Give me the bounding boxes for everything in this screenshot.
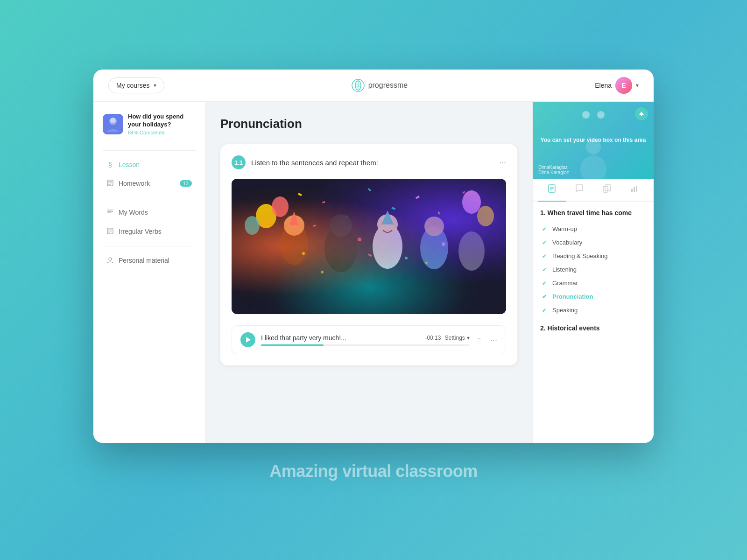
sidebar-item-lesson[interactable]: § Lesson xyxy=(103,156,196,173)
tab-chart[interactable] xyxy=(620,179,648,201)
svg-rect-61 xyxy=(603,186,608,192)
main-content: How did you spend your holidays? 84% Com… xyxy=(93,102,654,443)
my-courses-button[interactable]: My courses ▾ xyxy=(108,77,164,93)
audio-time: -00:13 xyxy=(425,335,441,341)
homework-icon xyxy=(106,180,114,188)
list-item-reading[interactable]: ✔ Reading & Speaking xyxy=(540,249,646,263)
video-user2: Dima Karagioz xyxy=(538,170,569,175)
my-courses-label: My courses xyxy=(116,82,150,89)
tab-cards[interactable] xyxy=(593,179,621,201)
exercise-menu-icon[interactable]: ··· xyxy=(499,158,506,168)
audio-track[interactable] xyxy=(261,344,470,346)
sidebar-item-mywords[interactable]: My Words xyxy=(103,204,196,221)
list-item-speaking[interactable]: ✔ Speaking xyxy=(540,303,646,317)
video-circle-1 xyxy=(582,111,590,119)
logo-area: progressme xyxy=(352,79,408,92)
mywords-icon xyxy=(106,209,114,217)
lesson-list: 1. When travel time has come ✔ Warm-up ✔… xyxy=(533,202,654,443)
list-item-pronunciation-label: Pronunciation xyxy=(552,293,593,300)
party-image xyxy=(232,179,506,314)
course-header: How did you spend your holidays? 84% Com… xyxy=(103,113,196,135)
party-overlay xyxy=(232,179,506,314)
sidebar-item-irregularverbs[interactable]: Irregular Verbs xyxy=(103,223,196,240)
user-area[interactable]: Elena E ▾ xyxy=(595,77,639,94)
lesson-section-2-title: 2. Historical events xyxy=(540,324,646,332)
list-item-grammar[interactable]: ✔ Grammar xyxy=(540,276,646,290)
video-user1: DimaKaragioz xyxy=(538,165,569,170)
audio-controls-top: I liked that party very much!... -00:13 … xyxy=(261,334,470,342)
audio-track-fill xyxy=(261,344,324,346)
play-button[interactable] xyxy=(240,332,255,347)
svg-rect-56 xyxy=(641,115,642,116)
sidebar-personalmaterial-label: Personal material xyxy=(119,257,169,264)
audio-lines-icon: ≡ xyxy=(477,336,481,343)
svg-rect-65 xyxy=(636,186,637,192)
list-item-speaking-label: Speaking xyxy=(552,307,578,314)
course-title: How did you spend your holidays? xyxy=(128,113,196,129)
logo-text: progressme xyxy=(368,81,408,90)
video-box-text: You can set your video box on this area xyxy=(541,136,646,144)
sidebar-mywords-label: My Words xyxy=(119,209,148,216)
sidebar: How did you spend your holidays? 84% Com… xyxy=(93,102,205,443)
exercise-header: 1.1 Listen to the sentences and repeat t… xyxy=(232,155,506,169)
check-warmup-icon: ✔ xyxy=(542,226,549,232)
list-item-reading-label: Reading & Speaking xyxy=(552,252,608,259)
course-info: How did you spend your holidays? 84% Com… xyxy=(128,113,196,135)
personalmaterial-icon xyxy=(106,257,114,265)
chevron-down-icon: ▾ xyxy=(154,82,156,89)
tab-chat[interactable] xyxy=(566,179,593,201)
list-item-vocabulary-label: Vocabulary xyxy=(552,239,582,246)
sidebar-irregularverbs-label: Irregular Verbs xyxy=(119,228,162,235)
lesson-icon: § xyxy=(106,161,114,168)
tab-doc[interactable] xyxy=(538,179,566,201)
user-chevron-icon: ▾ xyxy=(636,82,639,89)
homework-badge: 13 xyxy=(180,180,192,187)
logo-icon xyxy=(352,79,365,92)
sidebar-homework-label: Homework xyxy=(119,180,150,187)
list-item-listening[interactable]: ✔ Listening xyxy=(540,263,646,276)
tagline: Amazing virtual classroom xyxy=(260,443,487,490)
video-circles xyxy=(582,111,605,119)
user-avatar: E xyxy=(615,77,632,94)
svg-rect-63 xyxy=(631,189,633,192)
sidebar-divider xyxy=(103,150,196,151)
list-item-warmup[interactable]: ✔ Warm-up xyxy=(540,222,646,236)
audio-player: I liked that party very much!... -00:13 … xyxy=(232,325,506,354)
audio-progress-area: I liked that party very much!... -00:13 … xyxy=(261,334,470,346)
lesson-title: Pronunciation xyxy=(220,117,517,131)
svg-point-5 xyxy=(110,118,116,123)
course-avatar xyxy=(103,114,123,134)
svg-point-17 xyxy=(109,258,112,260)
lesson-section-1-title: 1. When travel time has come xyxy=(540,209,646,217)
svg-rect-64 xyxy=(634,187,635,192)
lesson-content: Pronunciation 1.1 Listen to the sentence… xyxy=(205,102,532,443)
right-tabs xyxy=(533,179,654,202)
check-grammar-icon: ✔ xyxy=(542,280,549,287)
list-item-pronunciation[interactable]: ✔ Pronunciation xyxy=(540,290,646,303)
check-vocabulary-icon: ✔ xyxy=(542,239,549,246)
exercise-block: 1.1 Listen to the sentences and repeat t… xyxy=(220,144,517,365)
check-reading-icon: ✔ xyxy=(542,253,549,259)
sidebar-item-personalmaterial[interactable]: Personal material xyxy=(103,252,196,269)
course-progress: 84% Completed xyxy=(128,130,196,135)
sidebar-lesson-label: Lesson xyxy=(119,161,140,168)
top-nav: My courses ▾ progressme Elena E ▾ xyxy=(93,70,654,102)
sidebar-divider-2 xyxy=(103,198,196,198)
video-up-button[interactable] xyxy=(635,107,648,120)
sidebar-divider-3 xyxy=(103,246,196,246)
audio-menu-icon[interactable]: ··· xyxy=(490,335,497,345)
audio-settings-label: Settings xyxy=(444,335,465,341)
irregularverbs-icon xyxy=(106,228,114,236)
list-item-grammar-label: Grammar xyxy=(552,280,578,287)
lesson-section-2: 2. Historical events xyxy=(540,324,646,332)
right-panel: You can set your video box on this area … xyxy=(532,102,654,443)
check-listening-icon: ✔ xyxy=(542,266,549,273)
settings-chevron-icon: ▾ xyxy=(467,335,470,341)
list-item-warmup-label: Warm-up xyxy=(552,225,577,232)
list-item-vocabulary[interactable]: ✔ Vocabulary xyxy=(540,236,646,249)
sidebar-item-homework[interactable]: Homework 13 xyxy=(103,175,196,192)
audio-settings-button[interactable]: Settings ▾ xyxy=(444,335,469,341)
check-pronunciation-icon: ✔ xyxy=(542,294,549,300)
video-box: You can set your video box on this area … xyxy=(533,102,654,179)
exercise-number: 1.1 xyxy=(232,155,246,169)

____

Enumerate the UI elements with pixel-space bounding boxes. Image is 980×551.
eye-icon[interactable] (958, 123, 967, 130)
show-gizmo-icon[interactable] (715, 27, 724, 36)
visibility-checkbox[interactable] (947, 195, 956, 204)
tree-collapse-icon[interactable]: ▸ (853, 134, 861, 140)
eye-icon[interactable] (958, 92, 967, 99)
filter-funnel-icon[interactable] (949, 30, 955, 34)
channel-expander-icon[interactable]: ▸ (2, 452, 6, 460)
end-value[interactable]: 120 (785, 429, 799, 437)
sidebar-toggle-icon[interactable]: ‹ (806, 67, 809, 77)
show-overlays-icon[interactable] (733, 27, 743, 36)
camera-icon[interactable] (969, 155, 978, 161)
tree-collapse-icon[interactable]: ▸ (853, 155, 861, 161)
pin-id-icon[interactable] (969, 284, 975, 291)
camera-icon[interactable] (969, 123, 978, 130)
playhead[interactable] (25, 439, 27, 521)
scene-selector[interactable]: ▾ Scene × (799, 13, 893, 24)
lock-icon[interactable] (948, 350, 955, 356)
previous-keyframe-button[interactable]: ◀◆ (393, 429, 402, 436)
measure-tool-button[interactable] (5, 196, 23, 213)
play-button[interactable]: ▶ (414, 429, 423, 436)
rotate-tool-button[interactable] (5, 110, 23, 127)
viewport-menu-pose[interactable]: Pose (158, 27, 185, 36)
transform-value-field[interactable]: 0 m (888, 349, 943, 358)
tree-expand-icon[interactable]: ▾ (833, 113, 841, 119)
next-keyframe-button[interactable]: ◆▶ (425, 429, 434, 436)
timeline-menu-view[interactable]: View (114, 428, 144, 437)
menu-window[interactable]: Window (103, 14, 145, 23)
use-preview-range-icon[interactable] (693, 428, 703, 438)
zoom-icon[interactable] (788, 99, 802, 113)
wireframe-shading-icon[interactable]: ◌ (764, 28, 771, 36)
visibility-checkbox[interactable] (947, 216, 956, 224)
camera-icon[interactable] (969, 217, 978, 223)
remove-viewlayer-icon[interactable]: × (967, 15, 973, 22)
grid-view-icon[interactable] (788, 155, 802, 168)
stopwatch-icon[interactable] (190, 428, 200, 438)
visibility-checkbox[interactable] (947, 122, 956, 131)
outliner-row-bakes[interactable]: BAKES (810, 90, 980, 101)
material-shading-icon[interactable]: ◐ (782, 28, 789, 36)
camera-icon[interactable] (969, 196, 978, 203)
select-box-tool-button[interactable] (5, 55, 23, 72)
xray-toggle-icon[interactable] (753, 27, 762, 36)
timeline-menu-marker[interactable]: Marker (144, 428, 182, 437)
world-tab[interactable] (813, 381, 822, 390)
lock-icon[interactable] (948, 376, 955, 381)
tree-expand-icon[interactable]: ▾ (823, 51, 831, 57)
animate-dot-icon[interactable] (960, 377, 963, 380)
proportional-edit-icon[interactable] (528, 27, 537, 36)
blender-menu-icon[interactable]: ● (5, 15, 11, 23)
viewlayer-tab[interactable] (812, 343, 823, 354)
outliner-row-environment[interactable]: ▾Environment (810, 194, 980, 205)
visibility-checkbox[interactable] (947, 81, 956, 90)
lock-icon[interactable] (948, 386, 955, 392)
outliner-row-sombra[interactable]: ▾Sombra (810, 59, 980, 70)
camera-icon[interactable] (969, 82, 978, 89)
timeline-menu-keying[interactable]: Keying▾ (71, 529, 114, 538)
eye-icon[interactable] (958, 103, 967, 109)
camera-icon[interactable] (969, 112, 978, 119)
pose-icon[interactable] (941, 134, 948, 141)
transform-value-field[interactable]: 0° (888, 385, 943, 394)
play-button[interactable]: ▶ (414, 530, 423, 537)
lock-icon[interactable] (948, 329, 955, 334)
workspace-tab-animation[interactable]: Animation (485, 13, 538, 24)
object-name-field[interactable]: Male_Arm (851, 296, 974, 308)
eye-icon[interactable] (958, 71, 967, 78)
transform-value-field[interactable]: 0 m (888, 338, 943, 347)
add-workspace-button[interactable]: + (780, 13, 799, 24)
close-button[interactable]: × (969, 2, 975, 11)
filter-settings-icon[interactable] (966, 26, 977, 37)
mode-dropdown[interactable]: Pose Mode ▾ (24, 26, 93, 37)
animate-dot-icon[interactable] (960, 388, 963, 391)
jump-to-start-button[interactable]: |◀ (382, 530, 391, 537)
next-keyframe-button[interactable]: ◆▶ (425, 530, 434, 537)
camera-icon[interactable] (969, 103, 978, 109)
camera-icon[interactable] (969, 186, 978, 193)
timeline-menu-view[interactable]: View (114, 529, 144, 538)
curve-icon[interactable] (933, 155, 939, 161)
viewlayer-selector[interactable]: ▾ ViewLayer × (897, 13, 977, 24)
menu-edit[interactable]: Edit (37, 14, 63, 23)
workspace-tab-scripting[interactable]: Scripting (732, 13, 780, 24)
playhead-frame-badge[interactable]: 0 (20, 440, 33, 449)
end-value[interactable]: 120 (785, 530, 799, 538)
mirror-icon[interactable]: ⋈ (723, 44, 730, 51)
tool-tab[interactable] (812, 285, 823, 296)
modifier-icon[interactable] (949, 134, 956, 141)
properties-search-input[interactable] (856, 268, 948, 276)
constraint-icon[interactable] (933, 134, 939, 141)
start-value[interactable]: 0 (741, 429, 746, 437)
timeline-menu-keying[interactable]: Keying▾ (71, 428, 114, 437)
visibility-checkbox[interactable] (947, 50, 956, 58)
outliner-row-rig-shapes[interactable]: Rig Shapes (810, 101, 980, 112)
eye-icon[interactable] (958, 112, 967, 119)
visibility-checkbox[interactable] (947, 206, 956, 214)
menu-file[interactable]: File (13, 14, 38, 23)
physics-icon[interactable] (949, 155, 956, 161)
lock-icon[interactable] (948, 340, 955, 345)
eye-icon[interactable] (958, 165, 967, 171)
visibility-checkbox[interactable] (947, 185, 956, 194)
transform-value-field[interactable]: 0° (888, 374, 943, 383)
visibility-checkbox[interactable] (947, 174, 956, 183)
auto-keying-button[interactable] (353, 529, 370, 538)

____

--- Your assignment ---
Across the whole listing above, find every line with the string "events" and copy it.

--- Response to this exercise ---
lesson-section-2-title: 2. Historical events xyxy=(540,324,646,332)
lesson-section-2: 2. Historical events xyxy=(540,324,646,332)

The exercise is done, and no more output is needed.